Every line of the data that includes "können" should be copied out.

→ Records shown:
========

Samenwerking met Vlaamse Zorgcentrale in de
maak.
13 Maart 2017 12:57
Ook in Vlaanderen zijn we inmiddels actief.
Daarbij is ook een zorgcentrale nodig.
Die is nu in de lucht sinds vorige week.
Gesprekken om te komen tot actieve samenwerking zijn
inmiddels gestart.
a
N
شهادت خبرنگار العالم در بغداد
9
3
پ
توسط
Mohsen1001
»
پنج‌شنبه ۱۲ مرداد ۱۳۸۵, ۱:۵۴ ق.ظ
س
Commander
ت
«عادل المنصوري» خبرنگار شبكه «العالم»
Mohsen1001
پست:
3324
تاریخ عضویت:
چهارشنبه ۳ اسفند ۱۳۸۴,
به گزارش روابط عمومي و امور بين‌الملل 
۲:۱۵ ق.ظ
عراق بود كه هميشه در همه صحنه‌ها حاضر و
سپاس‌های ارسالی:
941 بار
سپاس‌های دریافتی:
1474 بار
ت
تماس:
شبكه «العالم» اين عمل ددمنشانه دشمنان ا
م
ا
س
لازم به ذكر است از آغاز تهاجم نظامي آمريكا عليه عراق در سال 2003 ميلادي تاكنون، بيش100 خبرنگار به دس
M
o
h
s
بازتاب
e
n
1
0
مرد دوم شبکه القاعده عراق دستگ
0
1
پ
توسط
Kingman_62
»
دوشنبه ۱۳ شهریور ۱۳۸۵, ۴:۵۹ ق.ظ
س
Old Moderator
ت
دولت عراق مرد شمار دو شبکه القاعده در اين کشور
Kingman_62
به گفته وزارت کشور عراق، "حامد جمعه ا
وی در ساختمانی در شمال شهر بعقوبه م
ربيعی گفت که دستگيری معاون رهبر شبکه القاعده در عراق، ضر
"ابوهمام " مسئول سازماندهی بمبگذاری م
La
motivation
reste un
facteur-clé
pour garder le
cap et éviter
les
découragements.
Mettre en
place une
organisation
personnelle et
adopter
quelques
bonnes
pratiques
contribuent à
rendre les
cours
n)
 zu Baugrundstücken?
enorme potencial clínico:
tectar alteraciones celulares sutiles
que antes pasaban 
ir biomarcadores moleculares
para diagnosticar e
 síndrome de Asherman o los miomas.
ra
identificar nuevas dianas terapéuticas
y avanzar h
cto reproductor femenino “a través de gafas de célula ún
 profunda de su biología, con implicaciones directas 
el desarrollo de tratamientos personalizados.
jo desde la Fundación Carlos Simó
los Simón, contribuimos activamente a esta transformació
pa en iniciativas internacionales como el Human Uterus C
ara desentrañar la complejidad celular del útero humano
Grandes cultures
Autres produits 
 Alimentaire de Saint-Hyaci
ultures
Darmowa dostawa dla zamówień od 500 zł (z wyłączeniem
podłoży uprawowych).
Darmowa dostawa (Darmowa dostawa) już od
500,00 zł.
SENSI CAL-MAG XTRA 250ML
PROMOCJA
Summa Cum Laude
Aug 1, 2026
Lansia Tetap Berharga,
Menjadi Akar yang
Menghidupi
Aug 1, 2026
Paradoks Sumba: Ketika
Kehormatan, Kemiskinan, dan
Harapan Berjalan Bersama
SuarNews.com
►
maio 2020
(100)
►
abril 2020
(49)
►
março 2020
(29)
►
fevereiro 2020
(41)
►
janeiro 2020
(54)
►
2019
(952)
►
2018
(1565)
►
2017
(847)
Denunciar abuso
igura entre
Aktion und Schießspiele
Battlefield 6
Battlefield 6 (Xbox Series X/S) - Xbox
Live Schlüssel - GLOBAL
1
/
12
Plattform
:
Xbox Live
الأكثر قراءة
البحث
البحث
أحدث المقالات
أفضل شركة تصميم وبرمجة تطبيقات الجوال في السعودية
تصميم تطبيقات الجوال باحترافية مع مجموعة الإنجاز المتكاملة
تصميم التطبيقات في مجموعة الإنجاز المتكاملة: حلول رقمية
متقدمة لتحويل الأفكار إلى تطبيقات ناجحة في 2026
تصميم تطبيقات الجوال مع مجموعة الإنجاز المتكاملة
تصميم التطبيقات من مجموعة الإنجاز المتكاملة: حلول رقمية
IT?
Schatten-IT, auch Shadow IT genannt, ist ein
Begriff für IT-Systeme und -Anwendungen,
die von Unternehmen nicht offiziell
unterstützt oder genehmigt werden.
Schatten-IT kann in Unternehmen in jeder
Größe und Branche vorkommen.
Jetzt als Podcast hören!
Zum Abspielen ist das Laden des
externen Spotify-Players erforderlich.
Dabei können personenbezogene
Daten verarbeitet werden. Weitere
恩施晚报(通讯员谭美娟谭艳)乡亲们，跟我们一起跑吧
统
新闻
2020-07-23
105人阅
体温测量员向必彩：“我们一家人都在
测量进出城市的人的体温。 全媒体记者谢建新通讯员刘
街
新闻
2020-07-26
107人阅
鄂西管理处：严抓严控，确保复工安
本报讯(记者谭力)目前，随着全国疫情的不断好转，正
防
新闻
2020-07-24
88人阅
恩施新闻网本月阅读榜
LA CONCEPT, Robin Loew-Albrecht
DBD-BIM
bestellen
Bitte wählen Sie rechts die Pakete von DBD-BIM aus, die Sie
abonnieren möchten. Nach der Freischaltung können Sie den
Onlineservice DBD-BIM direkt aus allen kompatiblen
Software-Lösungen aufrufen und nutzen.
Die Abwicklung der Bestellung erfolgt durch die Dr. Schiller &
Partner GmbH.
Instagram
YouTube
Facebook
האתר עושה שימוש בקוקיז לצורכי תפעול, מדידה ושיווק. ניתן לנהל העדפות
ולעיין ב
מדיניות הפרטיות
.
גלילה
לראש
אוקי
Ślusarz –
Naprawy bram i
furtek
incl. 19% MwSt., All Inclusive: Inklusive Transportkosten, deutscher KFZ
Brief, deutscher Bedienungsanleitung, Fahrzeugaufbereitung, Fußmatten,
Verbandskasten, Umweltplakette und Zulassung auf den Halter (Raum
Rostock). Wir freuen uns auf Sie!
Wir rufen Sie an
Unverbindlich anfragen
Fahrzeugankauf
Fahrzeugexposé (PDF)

========

→ Output of the exercise:
Dabei können personenbezogene
abonnieren möchten. Nach der Freischaltung können Sie den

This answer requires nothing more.